§ WORK ORDER:
Your task is to write out exactly the lines from the line containing "powered by alternative" through the end of the records, inclusive at both ends.

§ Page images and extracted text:
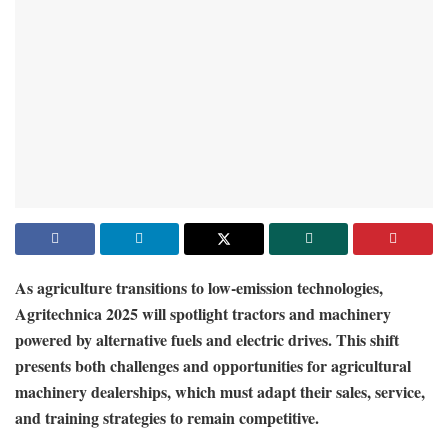
As agriculture transitions to low-emission technologies,
Agritechnica 2025 will spotlight tractors and machinery
powered by alternative fuels and electric drives. This shift
presents both challenges and opportunities for agricultural
machinery dealerships, which must adapt their sales, service,
and training strategies to remain competitive.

§ OUTPUT:
powered by alternative fuels and electric drives. This shift
presents both challenges and opportunities for agricultural
machinery dealerships, which must adapt their sales, service,
and training strategies to remain competitive.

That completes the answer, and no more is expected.